Billing
Mock to money is a config change.
One BillingDriver contract, three implementations. The driver is picked by which
env keys exist — code never changes: Lemon Squeezy → Stripe → mock.
LS first because a merchant of record handles payouts and taxes where the operator can't open Stripe.
Selection
import { billingEnv, getBillingDriver } from "@tollgate/sdk"; const config = billingEnv(env); // lifts the env vars below const driver = getBillingDriver(config); // ls | stripe | mock const { url } = await driver.createCheckout({ planId: "credits_1k", // $9 → 1,000 credits accountId, email, successUrl: site + "/dashboard?purchased=1", cancelUrl: site + "/dashboard", });
Environment variables
| variable | provider | what it is |
|---|---|---|
| LEMONSQUEEZY_API_KEY | LS | API key — its presence turns LS on |
| LEMONSQUEEZY_STORE_ID | LS | store id |
| LEMONSQUEEZY_VARIANT_CREDITS_1K | LS | variant id of the $9 block product |
| LEMONSQUEEZY_WEBHOOK_SECRET | LS | signing secret of your webhook |
| STRIPE_SECRET_KEY | Stripe | secret key — presence turns Stripe on |
| STRIPE_PRICE_CREDITS_1K | Stripe | price id of the $9 block |
| STRIPE_WEBHOOK_SECRET | Stripe | endpoint signing secret |
| SITE_URL | all | base URL for redirect/checkout links |
Secrets go in wrangler secret put / .dev.vars, never in code or config files you commit.
Webhooks
Both providers post to your server; verify before fulfilling.
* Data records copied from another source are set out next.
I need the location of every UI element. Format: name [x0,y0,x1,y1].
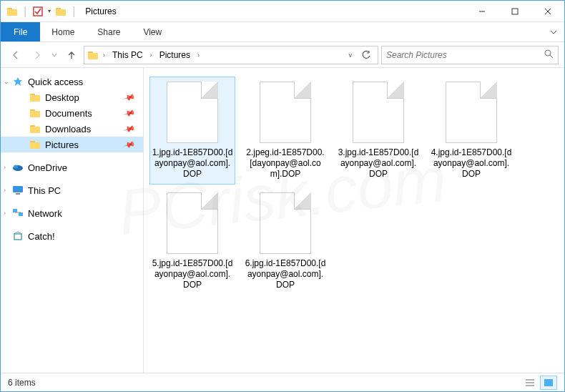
computer-icon [12,185,24,196]
sidebar-item-pictures[interactable]: Pictures📌 [1,137,143,152]
sidebar-item-label: Network [28,208,62,219]
qat-dropdown-icon[interactable]: ▾ [48,8,51,14]
sidebar-catch[interactable]: Catch! [1,228,143,244]
file-item[interactable]: 1.jpg.id-1E857D00.[dayonpay@aol.com].DOP [149,77,235,185]
back-button[interactable] [6,46,25,64]
file-item[interactable]: 5.jpg.id-1E857D00.[dayonpay@aol.com].DOP [149,187,235,295]
breadcrumb-thispc[interactable]: This PC [109,50,146,60]
maximize-button[interactable] [498,1,531,22]
chevron-right-icon[interactable]: › [4,187,6,194]
onedrive-icon [12,162,24,173]
sidebar-item-label: Catch! [28,231,55,242]
search-icon[interactable] [544,49,554,61]
svg-rect-19 [30,127,40,133]
details-view-button[interactable] [521,376,539,390]
svg-rect-1 [7,9,17,16]
svg-point-23 [14,165,18,169]
chevron-right-icon[interactable]: › [4,164,6,171]
sidebar-quick-access-label: Quick access [28,77,83,87]
up-button[interactable] [62,46,81,64]
close-button[interactable] [531,1,564,22]
file-item[interactable]: 4.jpg.id-1E857D00.[dayonpay@aol.com].DOP [428,77,514,185]
sidebar-item-downloads[interactable]: Downloads📌 [1,121,143,137]
svg-rect-15 [30,95,40,102]
sidebar-network[interactable]: › Network [1,205,143,221]
address-bar[interactable]: › This PC › Pictures › v [84,46,378,64]
forward-button[interactable] [28,46,46,64]
svg-marker-13 [14,77,22,86]
window-controls [466,1,564,22]
file-item[interactable]: 3.jpg.id-1E857D00.[dayonpay@aol.com].DOP [335,77,421,185]
status-count: 6 items [8,378,36,388]
refresh-button[interactable] [358,50,375,60]
svg-rect-26 [13,209,17,212]
ribbon-file-tab[interactable]: File [1,22,40,41]
sidebar-item-label: Pictures [45,139,79,150]
recent-dropdown-icon[interactable] [49,46,59,64]
ribbon: File Home Share View [1,22,564,42]
thumbs-view-button[interactable] [540,376,557,390]
chevron-down-icon[interactable]: ⌄ [4,78,9,85]
file-item[interactable]: 2.jpeg.id-1E857D00.[dayonpay@aol.com].DO… [242,77,328,185]
file-icon [260,82,311,143]
view-switcher [521,376,557,390]
breadcrumb-pictures[interactable]: Pictures [157,50,193,60]
folder-icon [29,92,41,103]
window-title: Pictures [85,6,116,16]
sidebar-quick-access-header[interactable]: ⌄ Quick access [1,74,143,89]
svg-rect-17 [30,111,40,117]
ribbon-expand-icon[interactable] [543,22,564,41]
minimize-button[interactable] [466,1,498,22]
svg-point-11 [545,50,551,56]
titlebar-qat: | ▾ | Pictures [1,5,117,18]
separator: | [24,5,26,18]
sidebar: ⌄ Quick access Desktop📌Documents📌Downloa… [1,68,144,373]
file-icon [167,192,218,254]
folder-icon [29,123,41,134]
navbar: › This PC › Pictures › v [1,42,564,68]
ribbon-tab-share[interactable]: Share [86,22,132,41]
sidebar-item-desktop[interactable]: Desktop📌 [1,89,143,105]
folder-icon [29,107,41,119]
chevron-right-icon[interactable]: › [197,52,200,59]
pin-icon: 📌 [123,122,137,135]
network-icon [12,207,24,219]
file-name: 4.jpg.id-1E857D00.[dayonpay@aol.com].DOP [431,147,512,180]
address-dropdown-icon[interactable]: v [346,52,355,59]
sidebar-quick-access: ⌄ Quick access Desktop📌Documents📌Downloa… [1,74,143,152]
svg-rect-24 [13,186,23,192]
svg-rect-27 [19,212,23,216]
titlebar: | ▾ | Pictures [1,1,564,22]
file-item[interactable]: 6.jpg.id-1E857D00.[dayonpay@aol.com].DOP [242,187,328,295]
svg-line-12 [550,55,553,58]
file-icon [353,82,404,143]
folder-title-icon [55,6,67,17]
catch-icon [12,230,24,242]
sidebar-onedrive[interactable]: › OneDrive [1,160,143,175]
pin-icon: 📌 [123,107,137,119]
separator: | [72,5,75,18]
file-icon [167,82,218,143]
chevron-right-icon[interactable]: › [103,52,105,59]
properties-icon[interactable] [32,6,44,17]
svg-rect-10 [88,53,98,59]
sidebar-item-label: Downloads [45,124,91,134]
explorer-icon [6,6,18,17]
statusbar: 6 items [1,373,564,391]
svg-rect-2 [34,7,42,16]
chevron-right-icon[interactable]: › [4,210,6,217]
search-box[interactable] [381,46,559,64]
svg-rect-33 [544,379,553,386]
search-input[interactable] [386,50,544,60]
pin-icon: 📌 [123,138,137,151]
folder-icon [29,139,41,150]
chevron-right-icon[interactable]: › [150,52,152,59]
ribbon-tab-view[interactable]: View [132,22,173,41]
ribbon-tab-home[interactable]: Home [40,22,86,41]
file-name: 3.jpg.id-1E857D00.[dayonpay@aol.com].DOP [338,147,419,180]
sidebar-thispc[interactable]: › This PC [1,182,143,198]
file-grid[interactable]: 1.jpg.id-1E857D00.[dayonpay@aol.com].DOP… [144,68,564,373]
sidebar-item-label: Documents [45,108,92,119]
sidebar-item-documents[interactable]: Documents📌 [1,105,143,121]
file-name: 6.jpg.id-1E857D00.[dayonpay@aol.com].DOP [245,258,326,290]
Verification helpers do constant-time HMAC checks (Stripe also gets a 5-minute replay window), and fulfillment is idempotent on the provider's reference — retries can't double-credit.
const event = await verifyLemonSqueezyWebhook(config, rawBody, req.headers.get("x-signature")); const billing = event && lsEventToBillingEvent(event); if (billing) await tollgate.store.addCredits( billing.accountId, billing.credits, billing.externalRef, billing.amountUsdCents, billing.provider);
verifyStripeWebhook / stripeEventToBillingEvent mirror this for
checkout.session.completed.
Provider setup, concretely
- Lemon Squeezy: create a product "1,000 credits" with one $9 variant → copy the variant id.
Settings → Webhooks → add
https://your.dev/api/webhooks/lemonsqueezy, subscribe toorder_created, set the signing secret. - Stripe: create a $9 one-time price → copy the price id. Developers → Webhooks → add
https://your.dev/api/webhooks/stripeforcheckout.session.completed.
The mock driver
No keys configured → checkout URLs point at a local /billing/mock-checkout page whose
"pay" button calls a completion endpoint. That endpoint is hard-gated on the mock driver being active,
so it cannot mint credits once real billing exists. This is how the whole flow stays testable in CI
and on a laptop with zero accounts.
Refunds & disputes
Not automated in MVP — by policy, not by accident: the purchase ledger keeps the provider reference, so a refund is "subtract the block, note the ref" in one SQL statement. Automate it when volume justifies it.